FIG. 1 depicts a block diagram of telecommunications system 100 in the prior art. Telecommunications system 100 comprises: designating telecommunications terminal 101, designated telecommunications terminal 102, call-processing server 103, telecommunications network 104, and telecommunications terminal 105, interconnected as shown.
Designating telecommunications terminal 101 is a personal computer (e.g., a laptop, etc.) that runs software that enables the terminal to provide telecommunications services to its user by transmitting and receiving packets of information. In this capacity, terminal 101 can be referred to as a softphone. Some of the telecommunications services that terminal 101 provides include placing and receiving calls, emailing, instant messaging, and so forth. Terminal 101 interacts with call-processing server 103 via a signaling channel to initiate a session to provide a telecommunications service. Terminal 101 uses the Session Initiation Protocol (or “SIP”) set of rules to initiate a session. Once a session has been initiated, terminal 101 transmits via telecommunications network 104 session-related traffic, such as voice or data, in packet format to one or more destinations, and also receives, via network 104, session-related traffic from one or more sources. Terminal 101 transmits and receives traffic by using the Internet Protocol set of rules and, as such, is an Internet Protocol-based terminal that is capable of providing Voice over Internet Protocol (or “VoIP”) to its user, among other services.

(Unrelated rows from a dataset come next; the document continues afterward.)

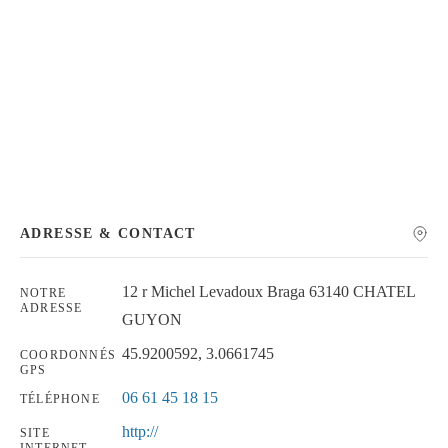
Chercher
ADRESSE & CONTACT
12 r Michel Levadoux Braga 63140 CHATEL
NOTRE
ADRESSE
GUYON
45.9200592, 3.0661745
COORDONNÉS
GPS
06 61 45 18 15
TÉLÉPHONE
http://
SITE
INTERNET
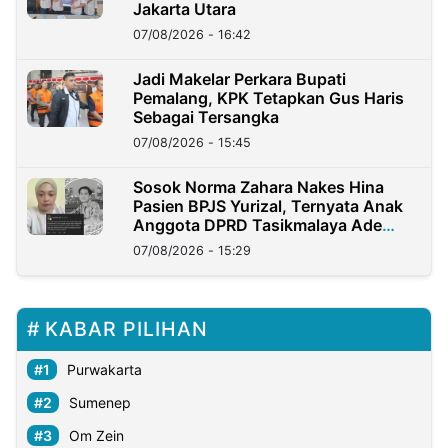
Jakarta Utara
07/08/2026 - 16:42
Jadi Makelar Perkara Bupati
Pemalang, KPK Tetapkan Gus Haris
Sebagai Tersangka
07/08/2026 - 15:45
Sosok Norma Zahara Nakes Hina
Pasien BPJS Yurizal, Ternyata Anak
Anggota DPRD Tasikmalaya Ade
Lukman
07/08/2026 - 15:29
KABAR PILIHAN
Purwakarta
Sumenep
Om Zein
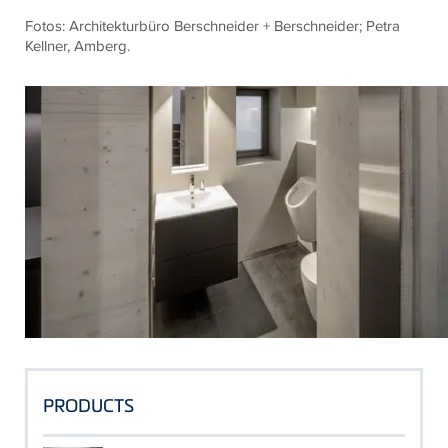
Fotos: Architekturbüro Berschneider + Berschneider; Petra
Kellner, Amberg.
PRODUCTS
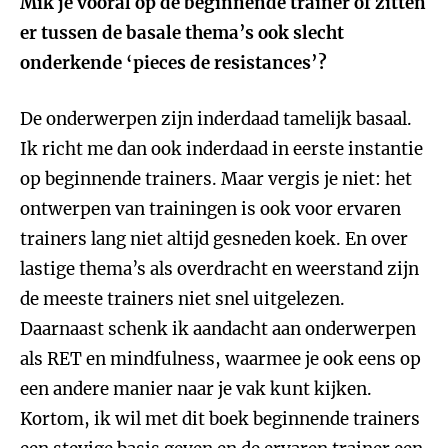
Mik je vooral op de beginnende trainer of zitten
er tussen de basale thema’s ook slecht
onderkende ‘pieces de resistances’?
De onderwerpen zijn inderdaad tamelijk basaal.
Ik richt me dan ook inderdaad in eerste instantie
op beginnende trainers. Maar vergis je niet: het
ontwerpen van trainingen is ook voor ervaren
trainers lang niet altijd gesneden koek. En over
lastige thema’s als overdracht en weerstand zijn
de meeste trainers niet snel uitgelezen.
Daarnaast schenk ik aandacht aan onderwerpen
als RET en mindfulness, waarmee je ook eens op
een andere manier naar je vak kunt kijken.
Kortom, ik wil met dit boek beginnende trainers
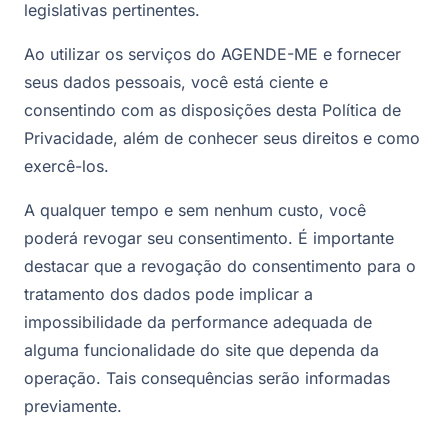
legislativas pertinentes.
Ao utilizar os serviços do AGENDE-ME e fornecer
seus dados pessoais, você está ciente e
consentindo com as disposições desta Política de
Privacidade, além de conhecer seus direitos e como
exercê-los.
A qualquer tempo e sem nenhum custo, você
poderá revogar seu consentimento. É importante
destacar que a revogação do consentimento para o
tratamento dos dados pode implicar a
impossibilidade da performance adequada de
alguma funcionalidade do site que dependa da
operação. Tais consequências serão informadas
previamente.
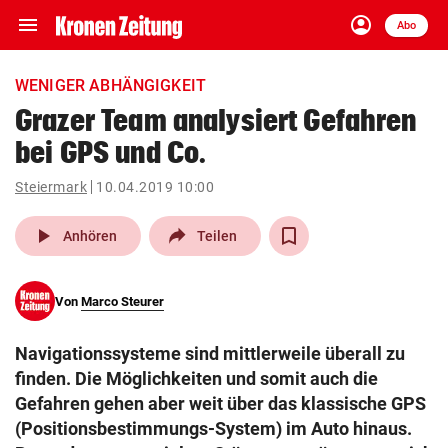
menu
account_circle
Navigation
Anmelden
Abo
close
Schließen
ein-/ausklappen
WENIGER ABHÄNGIGKEIT
Abonnieren
Grazer Team analysiert Gefahren
bei GPS und Co.
account_circle
arrow_right
Anmelden
Steiermark
10.04.2019 10:00
pin_drop
arrow_right
Bundesland auswäh
Wien
play_arrow
Anhören
Teilen
bookmark
Merkliste
Von
Marco Steurer
Suchbegriff
search
Navigationssysteme sind mittlerweile überall zu
eingeben
finden. Die Möglichkeiten und somit auch die
Gefahren gehen aber weit über das klassische GPS
(Positionsbestimmungs-System) im Auto hinaus.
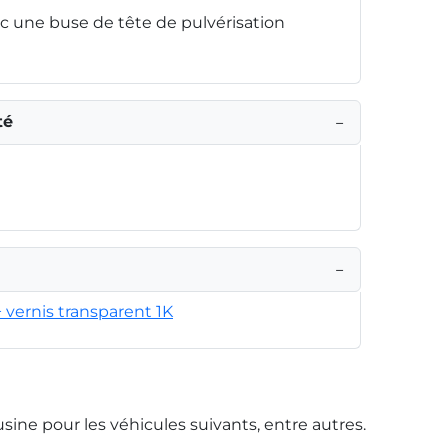
 une buse de tête de pulvérisation
té
−
−
+ vernis transparent 1K
usine pour les véhicules suivants, entre autres.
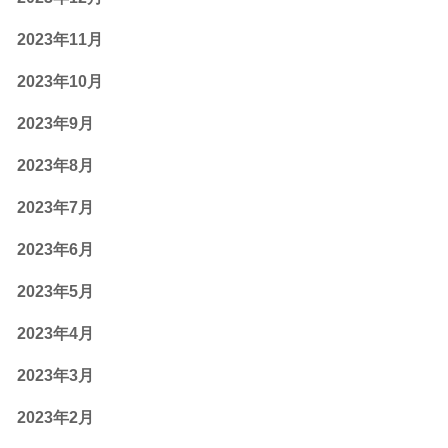
2023年11月
2023年10月
2023年9月
2023年8月
2023年7月
2023年6月
2023年5月
2023年4月
2023年3月
2023年2月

Designated telecommunications terminal 102 is a telecommunications terminal that is capable of exchanging information with call-processing server 103 for the purposes of transmitting or receiving voice or data traffic. Terminal 102 might be a packet-based terminal, similar to terminal 101, or it might be a circuit-based terminal based on older technology, such as a Plain Old Telephone Service (or “POTS”) wireline telephone. As part of a call or session, terminal 102 transmits and receives voice and data traffic via what is sometimes referred to as a media channel.
Call-processing server 103 is a data-processing system (e.g., at an office building, at a central office switching center, etc.) that is capable of exchanging signaling information and traffic with terminals 101 and 102. Call-processing server 103's interaction with terminals 101 and 102 is supported by telecommunications network 104.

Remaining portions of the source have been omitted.